Of the countless animal species of our ecosystem, some have been adopted and appreciated for centuries, while others have received our apathy, partly because they represent a threat to humankind. Go on a walk in the woods without bug repellent cream, and you will wish the immediate extinction of ticks and wasps. Would that be a benefit?
Counter-intuitively, rather than being a win, the extinction of even the most dangerous animals would be a disaster to some extinct. Eight years ago, World Wildlife Fund (WWF), an international non-governmental organization addressed this in an ad campaign calling people to keep ecosystems safe. They portrayed some animals commonly viewed as frightening and suggested that their disappearance would be even scarier. Their simple, but effective advertisement campaign captured a lot of attention and conveyed the message that every species is an integral part of the ecosystem; the absence of one would create an imbalance of unknown (and unmeasurable) magnitude. The photograph series included snakes, vultures, and sharks which are carelessly hunted because of their negative reputation.
Apart from WWF, other groups have been advocating for “harmful” animals to prove their indirect benefits and change our stereotype about them.
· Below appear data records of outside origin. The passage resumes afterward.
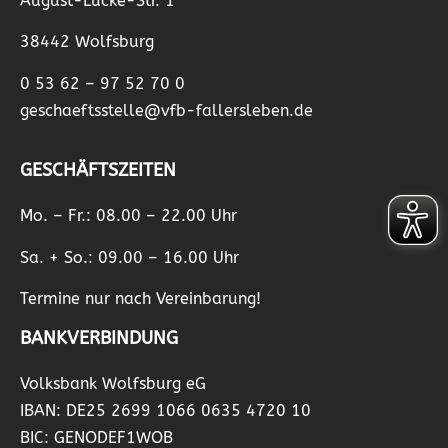
August-Lücke-Str. 1
38442 Wolfsburg
0 53 62 – 97 52 70 0
geschaeftsstelle@vfb-fallersleben.de
GESCHÄFTSZEITEN
Mo. – Fr.: 08.00 – 22.00 Uhr
Sa. + So.: 09.00 – 16.00 Uhr
Termine nur nach Vereinbarung!
BANKVERBINDUNG
Volksbank Wolfsburg eG
IBAN: DE25 2699 1066 0635 4720 10
BIC: GENODEF1WOB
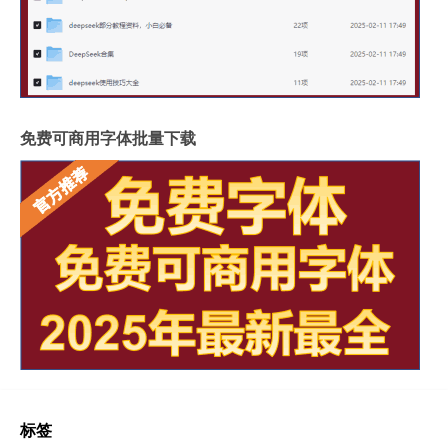
免费可商用字体批量下载
标签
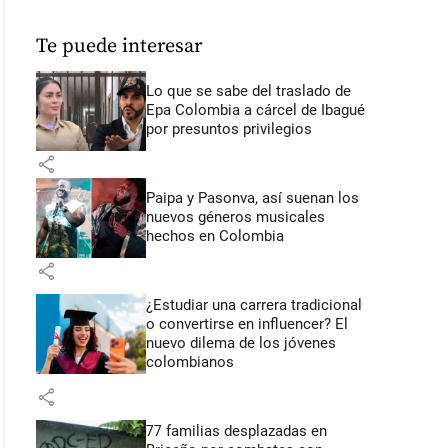
Te puede interesar
Lo que se sabe del traslado de
Epa Colombia a cárcel de Ibagué
por presuntos privilegios
share
Paipa y Pasonva, así suenan los
nuevos géneros musicales
hechos en Colombia
share
¿Estudiar una carrera tradicional
o convertirse en influencer? El
nuevo dilema de los jóvenes
colombianos
share
77 familias desplazadas en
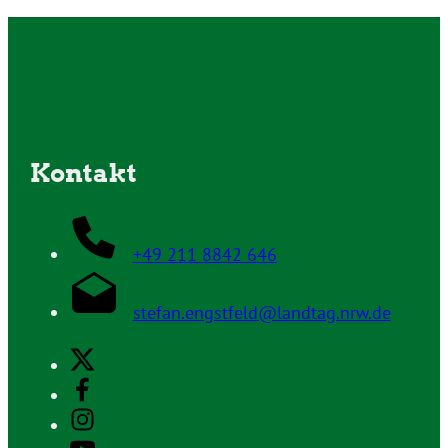
Kontakt
+49 211 8842 646
stefan.engstfeld@landtag.nrw.de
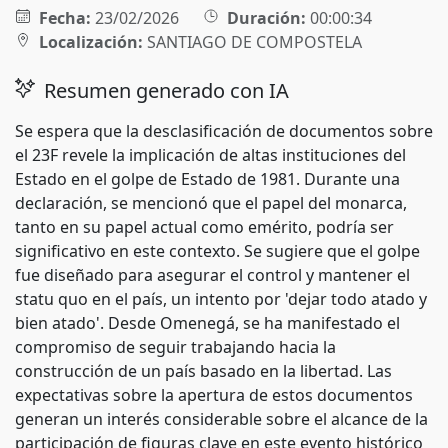
Fecha:
23/02/2026
Duración:
00:00:34
Localización:
SANTIAGO DE COMPOSTELA
Resumen generado con IA
Se espera que la desclasificación de documentos sobre
el 23F revele la implicación de altas instituciones del
Estado en el golpe de Estado de 1981. Durante una
declaración, se mencionó que el papel del monarca,
tanto en su papel actual como emérito, podría ser
significativo en este contexto. Se sugiere que el golpe
fue diseñado para asegurar el control y mantener el
statu quo en el país, un intento por 'dejar todo atado y
bien atado'. Desde Omenegá, se ha manifestado el
compromiso de seguir trabajando hacia la
construcción de un país basado en la libertad. Las
expectativas sobre la apertura de estos documentos
generan un interés considerable sobre el alcance de la
participación de figuras clave en este evento histórico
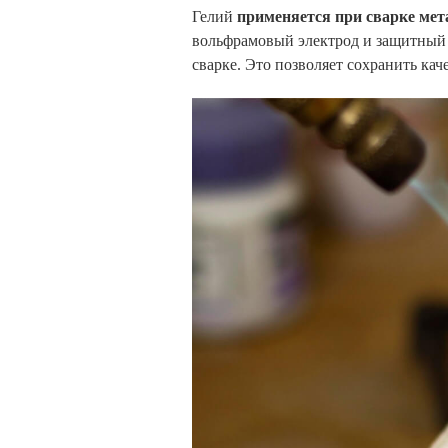
Гелий
применяется при сварке ме
вольфрамовый электрод и защитный г
сварке. Это позволяет сохранить кач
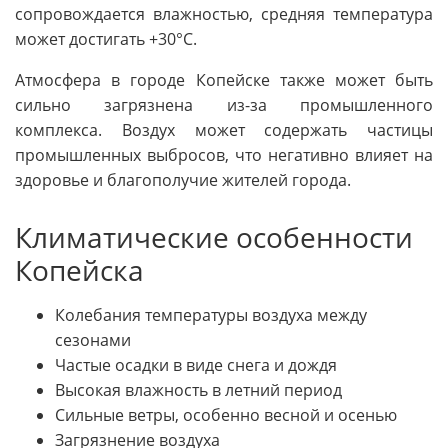
сопровождается влажностью, средняя температура
может достигать +30°C.
Атмосфера в городе Копейске также может быть
сильно загрязнена из-за промышленного
комплекса. Воздух может содержать частицы
промышленных выбросов, что негативно влияет на
здоровье и благополучие жителей города.
Климатические особенности
Копейска
Колебания температуры воздуха между
сезонами
Частые осадки в виде снега и дождя
Высокая влажность в летний период
Сильные ветры, особенно весной и осенью
Загрязнение воздуха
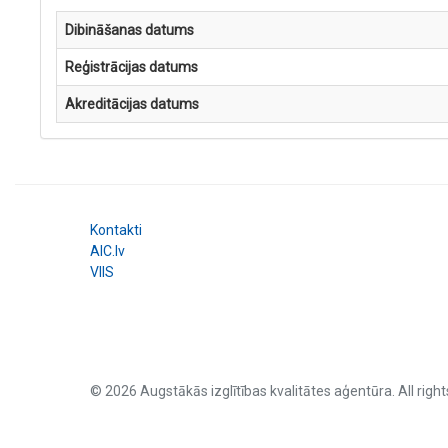
Dibināšanas datums
Reģistrācijas datums
Akreditācijas datums
Kontakti
AIC.lv
VIIS
© 2026 Augstākās izglītības kvalitātes aģentūra. All right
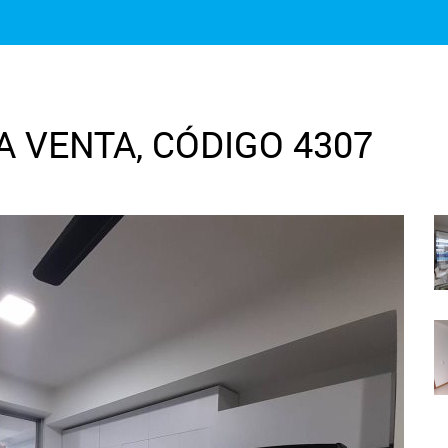
 VENTA, CÓDIGO 4307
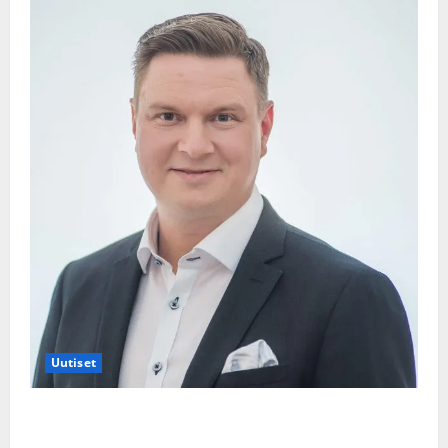
Uutiset
Jukka Hallikainen, 50, liikuttuu lapsenlapsistaan –
uusi laulu koskettaa syvältä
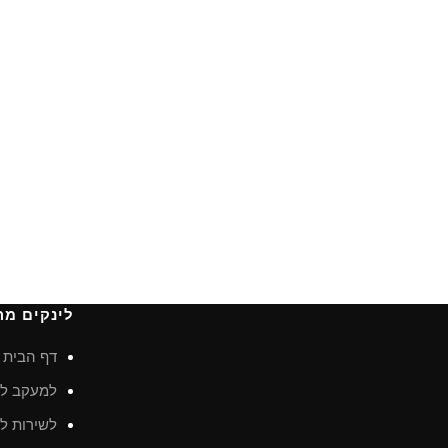
לינקים מה
דף הבית
למעקב לא
לשירות לק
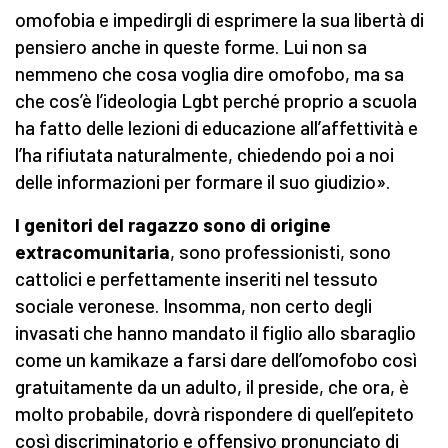
omofobia e impedirgli di esprimere la sua libertà di
pensiero anche in queste forme. Lui non sa
nemmeno che cosa voglia dire omofobo, ma sa
che cos’è l’ideologia Lgbt perché proprio a scuola
ha fatto delle lezioni di educazione all’affettività e
l’ha rifiutata naturalmente, chiedendo poi a noi
delle informazioni per formare il suo giudizio».
I genitori del ragazzo sono di origine
extracomunitaria
, sono professionisti, sono
cattolici e perfettamente inseriti nel tessuto
sociale veronese. Insomma, non certo degli
invasati che hanno mandato il figlio allo sbaraglio
come un kamikaze a farsi dare dell’omofobo così
gratuitamente da un adulto, il preside, che ora, è
molto probabile, dovrà rispondere di quell’epiteto
così discriminatorio e offensivo pronunciato di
For instance, scientists at the University College London are trying to rehabilitate the image of wasps, which are just as important as bees. Aside from their pollination role, wasps “eat the pests that devour our crops and the insects that spread disease” (CBC). Likewise, researchers have proven that sharks are far less dangerous than their typical depiction in movies. ”According to Oceana, of the nearly 500 species of sharks, only about a dozen are potentially dangerous to humans” (PBS). Others go further to say that we are a bigger threat to sharks than they are for us.
We can’t certainly pretend that all animals are harmless, but before pronouncing their extinction, remember that they exist for a reason.